I don’t agree with those who say you should force your daughter to call her dad. There’s nothing sadder than seeing your child spend a miserable 10 minutes uh-hunh’ing while he comes up with reasons why he can’t see her like she hopes or trying to have a conversation when they have nothing in common anymore other than blood. Then afterwards consoling her, trying to not disparage him. Why, yes, I do have the t-shirt.

If the main issue is how you used to treat him, it’s on you to extend the olive branch. Put it in writing. Apologize for your past behaviour, don’t overexplain, don’t blame. State what your daughter, not you, want. Send / E-mail it to him, then leave it alone.

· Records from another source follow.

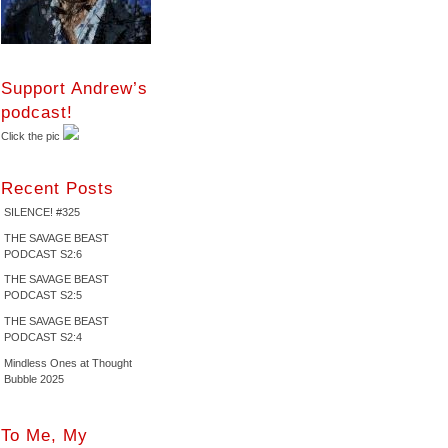
Support Andrew’s
podcast!
Click the pic
Recent Posts
SILENCE! #325
THE SAVAGE BEAST
PODCAST S2:6
THE SAVAGE BEAST
PODCAST S2:5
THE SAVAGE BEAST
PODCAST S2:4
Mindless Ones at Thought
Bubble 2025
To Me, My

If he responds, then it’s on you to help facilitate the meetings. Not to offer your opinion, not to complain, not to offer “Good Job!” cheers when he follows through. If he doesn’t respond, leave it alone and move on. Some people just don’t want to be parents or maybe in his mind he’s not able to be the dad he wants to be. It’s just the way it is.

I’ve posted before that I let TheKid’s dad move in when he supposedly had nowhere to go. I did it with the hope that he would spend more time with her. He didn’t. It still hurts her, and they do not have a relationship at all now (there more behind that, but it began when he moved in). I emailed him to let him know she had surgery. He asked whether she had wanted him at the hospital. No, no she didn’t. Hopefully, when she’s an adult, she can move past it, but I won’t force them on each other.

Jesus. I’m left with this:

The OP is one angry, bitter woman. Oh, yes, you are. Who remembers such trivial arguments as the one described regarding what can or cannot be said to a cop? WTF cares?

You want to be right; you want sympathy for your “plight”; you say you want advice and yet seem reluctant to take much of it.

It is almost too late for your daughter–if it isn’t already. YOU have been the arbiter (and the arbitrator) of their relationship. YOU will be the one held responsible for its strain; YOU will be the one resented by your daughter later in life. I’m sure your ex already does so. Do you really want to face your daughter at age 24, telling you that she hates you for not allowing her to be with her dad? It can and most likely will happen. I resented my mother for years and blamed her for his leaving. Your ghosts will come to haunt you, as they do us all. Or you can prevent a great deal of haunting by doing the decent thing here.

So, which way do you want this to play? Continue on, insisting on court orders as “proof of caring” (disregarding those early years of showing care and commitment), wishing and willing him to make phone contact while you are capable of dialing a phone yourself etc or taking HARD, concrete steps to foster a decent relationship between these 2 people? It’s YOUR choice. This isn’t going to be easy or quick–you taught Dad too well that your way is the only way and he got tired of jumping through your hoops.

You mentioned the dad is black. I don’t know what your race is, but it’s white or Asian (or anything but black) and you are denying your daughter her strongest link to a community that she may well need or want in the future, then you are acting in a deliberately hurtful and shameful way. I sincerely hope that is not the case.